おむすびころりんトレイン

丸ノ内線にのったら、
立っておにぎりを食べてる女性がいた。
30代半ばで、どことなく疲れ切っているように見える。

コンビニの、炊き込みごはん的なカラーのおにぎりを、あろうことか、吊革につかまらず、両手で食べている。
そしてとてもスローモーション。

1口1口味わって、米に感謝しているかのよう。

周りの目も気にせずマイペースで食べる姿が、不思議とだんだん羨ましくも見えてくる。

おれにも1口わけて。

しかしだ。
きっと周りのひとびとも思っただろう。
「絶対、ころりんしちゃうぞ」と。

誰もが固唾をのんで見守った。

すごい。
電車の揺れを感じさせない安定感で、
食べすすめる。プロサーファー並みの体幹。
つりかわなど彼女にとってアウトオブ眼中。

でも・・・
そろそろ食べ終わらないと、
次の赤坂見附はもみくちゃで人がおりるから、
とてもころりん指数高め!
ころりんMAX危険地帯だ。

ところで、みなさん、
おむすびころりんのストーリーを覚えているだろうか?
わたしはすっかり忘れてしまったので、その結末を目の当たりにするのではなかろうかと、
大至急Google検索した。

ざっくりいうとこうだ。

おじいさんが誤って落としたおむすびは、
ころころころころころがって、
穴に落ちる。
そこはネズミの棲み家だった。
おなかぺこぺこのネズミたちは、そのおむすびの残りを有り難く食べ、ネズミはおむすびのお礼にと、おじいさんに、大きな葛籠と小さな葛籠を差し出す。
おじいさんは、小さな葛籠をもちかえると、たくさんの財宝が入っていた。
それを聞いた悪いおじいさん、自分も真似して、ネズミを騙し、大きい方も小さい方も葛籠を持ち帰ろうとすると、罰が当たる。(この、戒め部には、いくつか物語にバリエーションあり)
この手の「欲の戒め系童話」は、日本だけでも、誰もが知ってる浦島太郎以外にも神話にもあり、世界にも、きこりが斧を池に落としたり、類似性があるのが面白い。
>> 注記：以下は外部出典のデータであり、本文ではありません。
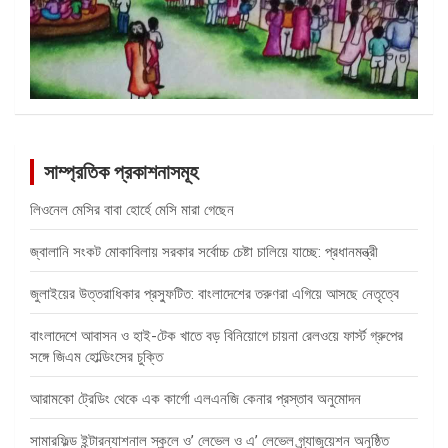
সাম্প্রতিক প্রকাশনাসমূহ
লিওনেল মেসির বাবা হোর্হে মেসি মারা গেছেন
জ্বালানি সংকট মোকাবিলায় সরকার সর্বোচ্চ চেষ্টা চালিয়ে যাচ্ছে: প্রধানমন্ত্রী
জুলাইয়ের উত্তরাধিকার প্রস্ফুটিত: বাংলাদেশের তরুণরা এগিয়ে আসছে নেতৃত্বে
বাংলাদেশে আবাসন ও হাই-টেক খাতে বড় বিনিয়োগে চায়না রেলওয়ে ফার্স্ট গ্রুপের
সঙ্গে জিএম হোল্ডিংসের চুক্তি
আরামকো ট্রেডিং থেকে এক কার্গো এলএনজি কেনার প্রস্তাব অনুমোদন
সামারফিল্ড ইন্টারন্যাশনাল স্কুলে ও’ লেভেল ও এ’ লেভেল গ্র্যাজুয়েশন অনুষ্ঠিত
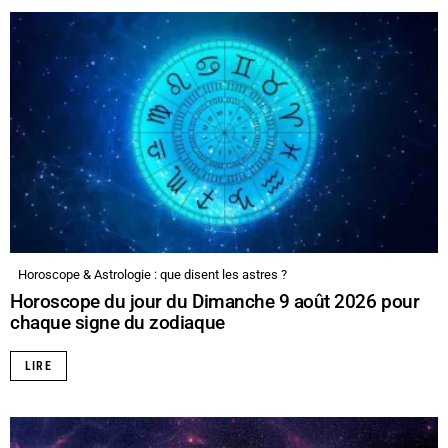
Horoscope & Astrologie : que disent les astres ?
Horoscope du jour du Dimanche 9 août 2026 pour
chaque signe du zodiaque
LIRE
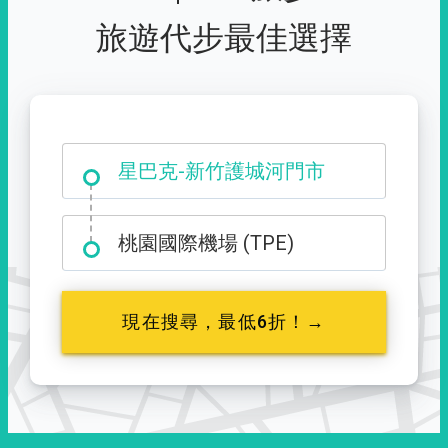
旅遊代步最佳選擇
大霸尖山登山口
星巴克-新竹護城河門市
桃園國際機場 (TPE)
現在搜尋，最低6折！→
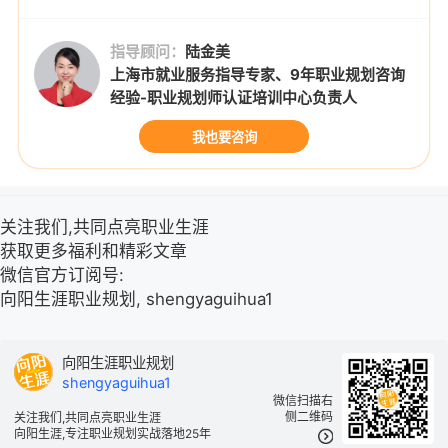
指导顾问：
陆金美
上海市就业服务指导专家、9年职业规划咨询
经验-职业规划师认证培训中心负责人
我也要咨询
关注我们,共同点亮职业生涯
获取更多福利和精彩文章
微信官方订阅号:
向阳生涯职业规划, shengyaguihua1
向阳生涯职业规划
shengyaguihua1
微信扫描右
侧二维码
关注我们,共同点亮职业生涯
向阳生涯,专注职业规划实战落地25年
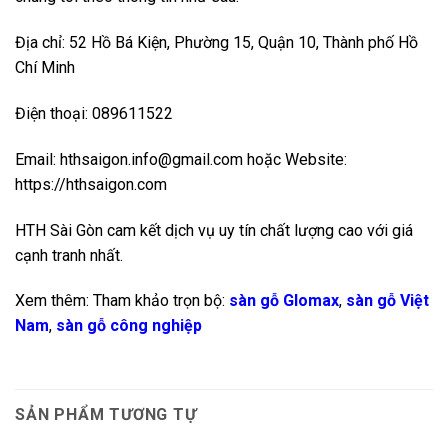
Địa chỉ: 52 Hồ Bá Kiện, Phường 15, Quận 10, Thành phố Hồ
Chí Minh
Điện thoại: 089611522
Email: hthsaigon.info@gmail.com hoặc Website:
https://hthsaigon.com
HTH Sài Gòn cam kết dịch vụ uy tín chất lượng cao với giá
cạnh tranh nhất.
Xem thêm: Tham khảo trọn bộ:
sàn gỗ Glomax
,
sàn gỗ Việt
Nam
,
sàn gỗ công nghiệp
SẢN PHẨM TƯƠNG TỰ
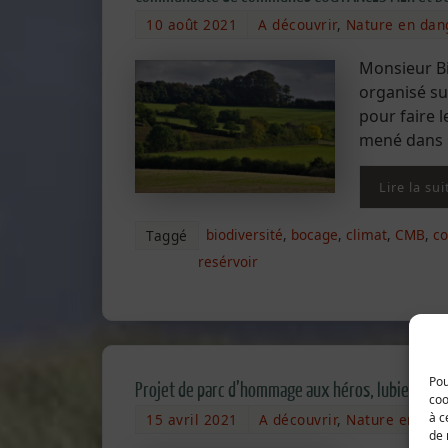
10 août 2021
A découvrir
,
Nature en dan
Monsieur Bi
organisé sur
pour faire 
mené dans l
Lire la sui
biodiversité
,
bocage
,
climat
,
CMB
,
co
Taggé
resérvoir
Pou
Projet de parc d’hommage aux héros, lubie du Pr
coo
à c
15 avril 2021
A découvrir
,
Nature en dan
de 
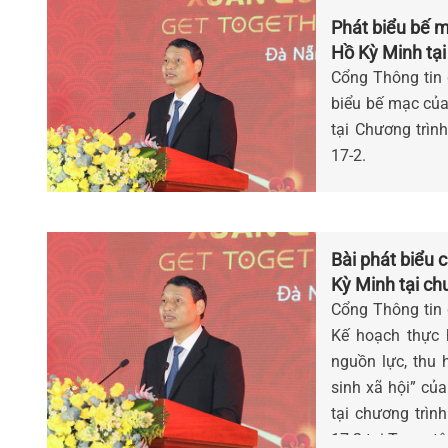
Phát biểu bế 
Hồ Kỳ Minh tại
Mão 2023
Cổng Thông tin đ
biểu bế mạc c
tại Chương trì
17-2.
Bài phát biê
Kỳ Minh tại ch
2023
Cổng Thông tin đ
Kế hoạch thực 
nguồn lực, thu 
sinh xã hội” cu
tại chương trì
17-2 tại Trung t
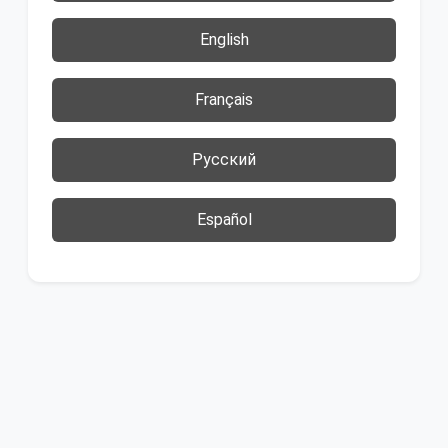
English
Français
Русский
Español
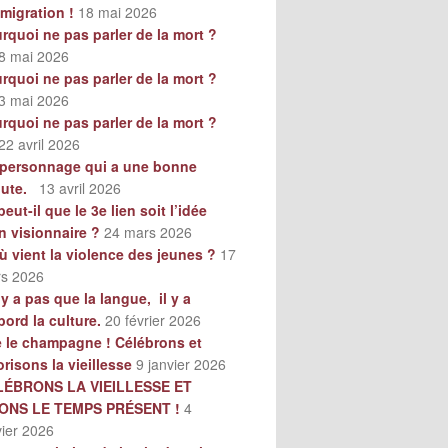
mmigration !
18 mai 2026
rquoi ne pas parler de la mort ?
8 mai 2026
rquoi ne pas parler de la mort ?
3 mai 2026
rquoi ne pas parler de la mort ?
22 avril 2026
personnage qui a une bonne
oute.
13 avril 2026
peut-il que le 3e lien soit l’idée
n visionnaire ?
24 mars 2026
ù vient la violence des jeunes ?
17
s 2026
n’y a pas que la langue, il y a
bord la culture.
20 février 2026
e le champagne ! Célébrons et
orisons la vieillesse
9 janvier 2026
LÉBRONS LA VIEILLESSE ET
VONS LE TEMPS PRÉSENT !
4
vier 2026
チャクラやクンダリーニの叡智を物語で伝えている、と主張する研究者までいる。

さて、現実のおむすびガールの彼女がおむすびを落とすであろう先には、ちょっと年配のサラリーマンが座っている。

おむすびが飛来したら、彼は汚れたスーツに怒り狂うだろうか。
それとも、おなかがぺこぺこで、残りのおむすびを頬張り、彼女になにかお礼のプレゼントをするのだろうか。

そんなことにドキドキしているうちに、
電車は赤坂見附のホームにすべり込み、
わたしも乗換えなので、降りる。

すごい光景だった。
何人ものサラリーマンが、
下車しながら彼女のほうにぱちくりした👀で、目線を送る、総ころりんウォッチ。
みんなドキドキしていたのだ。

彼女は押されながらも吊革に頼らず耐え忍び、
大切なおむすびを守り抜いた。

気を張りすぎて朝から疲れた。
あのドキドキで、今日は仕事になりません。

てか、ちょっとつまんないなぁ。
と思ってしまった自分がなさけない!

リアルころりんを期待してしまっていたことが否めない自分を、ここで懺悔します。
食い改めます。

問題の一部であり続けるのではなく、解決の一部でありたいと思っています。